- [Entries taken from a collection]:
━━━━━━

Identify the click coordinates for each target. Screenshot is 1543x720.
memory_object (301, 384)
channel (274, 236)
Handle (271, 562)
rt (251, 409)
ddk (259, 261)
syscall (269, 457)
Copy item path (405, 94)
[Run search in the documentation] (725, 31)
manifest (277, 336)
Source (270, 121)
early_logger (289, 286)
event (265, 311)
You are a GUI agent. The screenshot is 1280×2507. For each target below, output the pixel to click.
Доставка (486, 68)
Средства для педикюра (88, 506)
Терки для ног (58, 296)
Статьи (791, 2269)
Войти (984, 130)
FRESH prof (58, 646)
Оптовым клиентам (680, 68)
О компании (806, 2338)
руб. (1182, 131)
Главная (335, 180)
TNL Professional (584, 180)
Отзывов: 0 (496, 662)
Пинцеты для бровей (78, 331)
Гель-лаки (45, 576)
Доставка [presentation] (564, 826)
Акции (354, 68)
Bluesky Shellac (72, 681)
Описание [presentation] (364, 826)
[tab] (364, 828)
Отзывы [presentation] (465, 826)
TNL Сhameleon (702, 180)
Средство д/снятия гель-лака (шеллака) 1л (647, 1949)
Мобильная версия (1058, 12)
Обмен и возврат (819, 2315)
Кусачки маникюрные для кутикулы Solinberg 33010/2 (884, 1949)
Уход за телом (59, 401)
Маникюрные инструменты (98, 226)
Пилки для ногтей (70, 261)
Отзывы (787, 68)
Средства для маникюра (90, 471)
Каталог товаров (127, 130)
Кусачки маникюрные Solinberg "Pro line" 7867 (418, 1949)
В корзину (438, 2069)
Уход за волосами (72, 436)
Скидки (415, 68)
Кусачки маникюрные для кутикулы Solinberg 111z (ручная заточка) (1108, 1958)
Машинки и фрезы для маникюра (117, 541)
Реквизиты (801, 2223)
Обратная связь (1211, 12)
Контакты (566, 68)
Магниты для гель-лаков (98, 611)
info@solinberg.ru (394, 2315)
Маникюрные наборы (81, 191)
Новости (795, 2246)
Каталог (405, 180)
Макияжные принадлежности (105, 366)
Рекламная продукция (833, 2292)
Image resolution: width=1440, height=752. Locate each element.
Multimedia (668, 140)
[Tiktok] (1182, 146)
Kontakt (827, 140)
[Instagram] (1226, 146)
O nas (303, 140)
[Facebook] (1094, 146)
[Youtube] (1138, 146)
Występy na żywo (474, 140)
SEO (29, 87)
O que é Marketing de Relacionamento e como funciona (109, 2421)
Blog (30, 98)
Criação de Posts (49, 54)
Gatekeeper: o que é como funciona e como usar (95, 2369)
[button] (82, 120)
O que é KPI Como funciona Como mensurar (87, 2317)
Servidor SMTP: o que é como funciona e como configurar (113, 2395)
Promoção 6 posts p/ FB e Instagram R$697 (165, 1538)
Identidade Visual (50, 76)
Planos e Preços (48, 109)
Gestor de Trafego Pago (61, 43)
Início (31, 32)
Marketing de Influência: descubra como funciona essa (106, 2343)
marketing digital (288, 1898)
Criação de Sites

━━━━━━

- [What to work on]: Looking at the data above, how many lines hold the string "Средства"? Reply with only the number.

- [Solution below]: 2